#### [What to work on]
Compute how many lines in the entries below contain "到货通知", and output nothing but the number.

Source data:
┌──

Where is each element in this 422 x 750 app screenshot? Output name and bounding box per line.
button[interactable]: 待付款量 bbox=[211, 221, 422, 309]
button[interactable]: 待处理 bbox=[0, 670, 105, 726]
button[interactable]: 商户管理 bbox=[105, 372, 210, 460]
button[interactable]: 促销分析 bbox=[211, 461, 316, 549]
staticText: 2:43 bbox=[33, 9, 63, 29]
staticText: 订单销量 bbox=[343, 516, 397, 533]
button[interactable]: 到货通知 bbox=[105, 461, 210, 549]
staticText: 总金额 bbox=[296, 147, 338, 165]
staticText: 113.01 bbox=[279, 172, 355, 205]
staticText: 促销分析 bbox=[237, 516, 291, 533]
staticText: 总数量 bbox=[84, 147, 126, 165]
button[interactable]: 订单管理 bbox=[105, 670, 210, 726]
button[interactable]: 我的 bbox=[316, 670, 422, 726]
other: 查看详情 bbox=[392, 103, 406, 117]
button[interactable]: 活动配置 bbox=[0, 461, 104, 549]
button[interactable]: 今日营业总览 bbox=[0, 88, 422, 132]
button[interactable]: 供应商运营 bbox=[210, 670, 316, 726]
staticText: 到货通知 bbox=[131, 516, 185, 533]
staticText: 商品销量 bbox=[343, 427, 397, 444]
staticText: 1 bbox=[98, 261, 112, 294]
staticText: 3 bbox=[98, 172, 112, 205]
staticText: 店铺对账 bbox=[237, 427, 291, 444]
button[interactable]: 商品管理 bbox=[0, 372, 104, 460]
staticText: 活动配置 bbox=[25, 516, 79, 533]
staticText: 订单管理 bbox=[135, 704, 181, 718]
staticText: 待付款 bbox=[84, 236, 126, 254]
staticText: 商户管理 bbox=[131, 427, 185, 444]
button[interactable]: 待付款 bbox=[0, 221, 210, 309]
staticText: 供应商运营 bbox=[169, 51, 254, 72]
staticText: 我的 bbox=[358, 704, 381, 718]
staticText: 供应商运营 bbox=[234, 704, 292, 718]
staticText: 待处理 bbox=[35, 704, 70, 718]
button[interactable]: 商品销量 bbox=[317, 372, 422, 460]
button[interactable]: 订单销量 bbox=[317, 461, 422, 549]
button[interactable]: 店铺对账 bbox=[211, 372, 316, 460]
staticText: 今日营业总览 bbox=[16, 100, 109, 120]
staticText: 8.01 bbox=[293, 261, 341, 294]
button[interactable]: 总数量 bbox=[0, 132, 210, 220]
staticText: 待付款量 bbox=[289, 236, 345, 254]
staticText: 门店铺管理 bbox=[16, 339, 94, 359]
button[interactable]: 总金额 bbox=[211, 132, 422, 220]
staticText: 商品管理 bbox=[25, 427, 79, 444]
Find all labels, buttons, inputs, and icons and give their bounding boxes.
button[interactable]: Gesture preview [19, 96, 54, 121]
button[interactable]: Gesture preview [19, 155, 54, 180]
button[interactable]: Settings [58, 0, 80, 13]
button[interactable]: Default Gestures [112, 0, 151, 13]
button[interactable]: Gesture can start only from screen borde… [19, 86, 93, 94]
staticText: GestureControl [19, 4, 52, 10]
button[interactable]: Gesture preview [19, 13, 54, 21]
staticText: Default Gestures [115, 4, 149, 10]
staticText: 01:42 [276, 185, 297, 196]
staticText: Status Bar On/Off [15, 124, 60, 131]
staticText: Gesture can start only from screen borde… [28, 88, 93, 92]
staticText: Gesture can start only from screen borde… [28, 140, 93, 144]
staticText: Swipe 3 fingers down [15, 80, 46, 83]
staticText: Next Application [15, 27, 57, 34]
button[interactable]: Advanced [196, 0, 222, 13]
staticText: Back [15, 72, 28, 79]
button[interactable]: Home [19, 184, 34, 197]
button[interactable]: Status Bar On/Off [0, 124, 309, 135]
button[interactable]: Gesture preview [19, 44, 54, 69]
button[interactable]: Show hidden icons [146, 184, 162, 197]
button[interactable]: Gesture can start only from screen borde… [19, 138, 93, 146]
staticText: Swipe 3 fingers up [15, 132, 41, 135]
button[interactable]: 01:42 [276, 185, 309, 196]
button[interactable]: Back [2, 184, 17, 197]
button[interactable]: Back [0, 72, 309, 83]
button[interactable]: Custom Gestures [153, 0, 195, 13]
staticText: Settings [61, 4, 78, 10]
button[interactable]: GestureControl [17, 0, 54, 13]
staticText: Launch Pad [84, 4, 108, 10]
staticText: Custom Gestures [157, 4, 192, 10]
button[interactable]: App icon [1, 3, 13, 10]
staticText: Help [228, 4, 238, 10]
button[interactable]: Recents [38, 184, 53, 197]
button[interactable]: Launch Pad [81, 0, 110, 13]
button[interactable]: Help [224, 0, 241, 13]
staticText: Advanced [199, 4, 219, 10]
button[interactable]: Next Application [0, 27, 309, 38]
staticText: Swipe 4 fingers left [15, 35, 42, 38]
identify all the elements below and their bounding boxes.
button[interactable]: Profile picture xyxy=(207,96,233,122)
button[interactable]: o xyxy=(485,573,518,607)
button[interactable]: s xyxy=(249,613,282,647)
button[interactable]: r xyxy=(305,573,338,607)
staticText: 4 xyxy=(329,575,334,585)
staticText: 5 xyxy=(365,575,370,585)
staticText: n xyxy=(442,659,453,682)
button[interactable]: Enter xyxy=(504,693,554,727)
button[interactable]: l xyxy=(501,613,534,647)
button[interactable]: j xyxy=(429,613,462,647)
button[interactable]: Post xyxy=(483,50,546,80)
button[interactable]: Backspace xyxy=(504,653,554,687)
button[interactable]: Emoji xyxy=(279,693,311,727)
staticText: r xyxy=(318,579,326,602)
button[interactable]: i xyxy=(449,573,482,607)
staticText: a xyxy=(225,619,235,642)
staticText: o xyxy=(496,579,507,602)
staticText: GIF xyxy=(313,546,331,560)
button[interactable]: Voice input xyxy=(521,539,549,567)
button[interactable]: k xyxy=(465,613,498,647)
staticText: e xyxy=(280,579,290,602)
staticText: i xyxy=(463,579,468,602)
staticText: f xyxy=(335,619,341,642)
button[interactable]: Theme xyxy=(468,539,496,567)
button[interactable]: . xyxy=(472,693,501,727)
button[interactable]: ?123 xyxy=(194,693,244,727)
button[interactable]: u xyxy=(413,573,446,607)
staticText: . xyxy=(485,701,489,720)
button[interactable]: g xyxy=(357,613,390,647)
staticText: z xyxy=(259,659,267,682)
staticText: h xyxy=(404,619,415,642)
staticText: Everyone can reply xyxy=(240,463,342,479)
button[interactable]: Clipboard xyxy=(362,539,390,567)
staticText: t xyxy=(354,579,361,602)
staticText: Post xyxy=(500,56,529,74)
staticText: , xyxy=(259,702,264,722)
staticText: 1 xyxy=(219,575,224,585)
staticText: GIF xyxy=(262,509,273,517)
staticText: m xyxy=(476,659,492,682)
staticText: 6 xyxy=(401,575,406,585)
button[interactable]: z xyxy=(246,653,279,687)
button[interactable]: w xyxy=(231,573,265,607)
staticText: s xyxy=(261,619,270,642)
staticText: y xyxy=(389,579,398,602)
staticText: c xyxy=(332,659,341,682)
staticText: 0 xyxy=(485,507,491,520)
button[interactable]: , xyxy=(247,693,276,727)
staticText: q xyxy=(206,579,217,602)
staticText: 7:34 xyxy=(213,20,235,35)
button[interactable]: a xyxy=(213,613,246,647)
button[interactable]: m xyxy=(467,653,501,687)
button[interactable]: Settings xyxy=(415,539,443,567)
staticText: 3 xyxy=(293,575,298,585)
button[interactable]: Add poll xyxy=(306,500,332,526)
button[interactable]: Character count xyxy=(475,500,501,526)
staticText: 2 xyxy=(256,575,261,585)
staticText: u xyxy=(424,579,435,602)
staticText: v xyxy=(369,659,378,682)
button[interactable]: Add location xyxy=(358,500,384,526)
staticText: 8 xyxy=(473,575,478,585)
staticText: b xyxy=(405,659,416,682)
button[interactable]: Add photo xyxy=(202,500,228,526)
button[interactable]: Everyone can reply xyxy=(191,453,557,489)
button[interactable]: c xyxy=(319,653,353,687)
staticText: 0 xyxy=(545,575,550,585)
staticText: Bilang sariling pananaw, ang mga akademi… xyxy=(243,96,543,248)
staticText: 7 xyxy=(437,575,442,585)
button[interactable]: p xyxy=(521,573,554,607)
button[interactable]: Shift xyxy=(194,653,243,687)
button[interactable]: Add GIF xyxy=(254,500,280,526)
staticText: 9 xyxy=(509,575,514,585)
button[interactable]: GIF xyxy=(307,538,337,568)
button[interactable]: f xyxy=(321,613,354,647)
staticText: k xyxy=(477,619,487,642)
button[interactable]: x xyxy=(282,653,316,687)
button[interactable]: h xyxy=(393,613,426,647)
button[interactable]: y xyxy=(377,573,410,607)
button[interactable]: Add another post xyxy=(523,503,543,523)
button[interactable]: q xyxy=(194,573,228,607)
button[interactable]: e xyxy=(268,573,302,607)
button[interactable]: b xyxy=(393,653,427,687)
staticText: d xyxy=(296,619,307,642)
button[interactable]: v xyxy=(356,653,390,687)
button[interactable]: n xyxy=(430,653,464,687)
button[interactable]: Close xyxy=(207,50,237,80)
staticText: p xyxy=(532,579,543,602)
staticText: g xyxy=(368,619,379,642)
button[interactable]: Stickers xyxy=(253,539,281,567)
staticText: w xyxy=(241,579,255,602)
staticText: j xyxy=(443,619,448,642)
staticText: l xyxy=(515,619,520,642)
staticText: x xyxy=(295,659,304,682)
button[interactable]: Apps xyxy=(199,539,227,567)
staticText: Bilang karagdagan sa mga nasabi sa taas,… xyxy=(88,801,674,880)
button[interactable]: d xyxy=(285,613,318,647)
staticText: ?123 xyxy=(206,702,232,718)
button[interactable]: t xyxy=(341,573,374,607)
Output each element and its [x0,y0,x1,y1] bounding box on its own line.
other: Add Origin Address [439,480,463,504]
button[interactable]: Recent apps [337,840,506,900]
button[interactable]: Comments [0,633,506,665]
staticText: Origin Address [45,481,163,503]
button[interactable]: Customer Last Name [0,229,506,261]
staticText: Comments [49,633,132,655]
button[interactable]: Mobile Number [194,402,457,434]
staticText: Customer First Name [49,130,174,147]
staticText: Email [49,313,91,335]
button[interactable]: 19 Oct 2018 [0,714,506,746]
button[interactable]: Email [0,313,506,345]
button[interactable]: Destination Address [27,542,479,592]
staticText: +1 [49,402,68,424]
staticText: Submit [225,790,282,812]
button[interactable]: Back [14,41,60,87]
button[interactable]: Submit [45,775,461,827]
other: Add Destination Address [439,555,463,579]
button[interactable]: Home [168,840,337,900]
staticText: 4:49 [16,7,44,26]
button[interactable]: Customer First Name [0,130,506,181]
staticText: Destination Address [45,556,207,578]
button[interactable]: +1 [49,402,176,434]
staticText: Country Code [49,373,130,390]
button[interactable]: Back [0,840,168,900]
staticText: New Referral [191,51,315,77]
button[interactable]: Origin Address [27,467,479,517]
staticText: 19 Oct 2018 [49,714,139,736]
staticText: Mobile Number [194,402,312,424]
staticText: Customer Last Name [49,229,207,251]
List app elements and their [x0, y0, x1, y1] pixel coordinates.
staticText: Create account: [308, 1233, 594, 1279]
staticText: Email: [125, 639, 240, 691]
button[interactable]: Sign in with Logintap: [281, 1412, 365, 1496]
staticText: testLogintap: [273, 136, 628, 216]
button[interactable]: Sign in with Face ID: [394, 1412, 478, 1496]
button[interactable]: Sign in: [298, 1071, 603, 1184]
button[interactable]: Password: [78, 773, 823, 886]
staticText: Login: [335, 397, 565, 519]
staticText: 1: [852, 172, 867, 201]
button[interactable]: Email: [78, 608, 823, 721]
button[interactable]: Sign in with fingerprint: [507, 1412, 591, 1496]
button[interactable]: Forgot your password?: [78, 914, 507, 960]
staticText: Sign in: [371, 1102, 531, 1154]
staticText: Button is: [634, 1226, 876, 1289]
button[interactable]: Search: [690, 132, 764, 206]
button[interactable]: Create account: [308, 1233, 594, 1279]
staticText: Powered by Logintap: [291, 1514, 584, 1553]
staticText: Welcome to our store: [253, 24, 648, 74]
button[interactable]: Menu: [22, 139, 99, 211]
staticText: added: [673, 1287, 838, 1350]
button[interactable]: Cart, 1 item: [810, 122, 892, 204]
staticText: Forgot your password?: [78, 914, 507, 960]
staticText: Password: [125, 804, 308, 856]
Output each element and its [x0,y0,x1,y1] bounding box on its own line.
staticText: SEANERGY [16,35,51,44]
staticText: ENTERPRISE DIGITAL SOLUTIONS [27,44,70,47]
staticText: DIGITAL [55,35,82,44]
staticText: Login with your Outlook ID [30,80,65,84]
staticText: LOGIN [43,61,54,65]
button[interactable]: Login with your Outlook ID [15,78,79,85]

└──

#### [Reply to the task]
2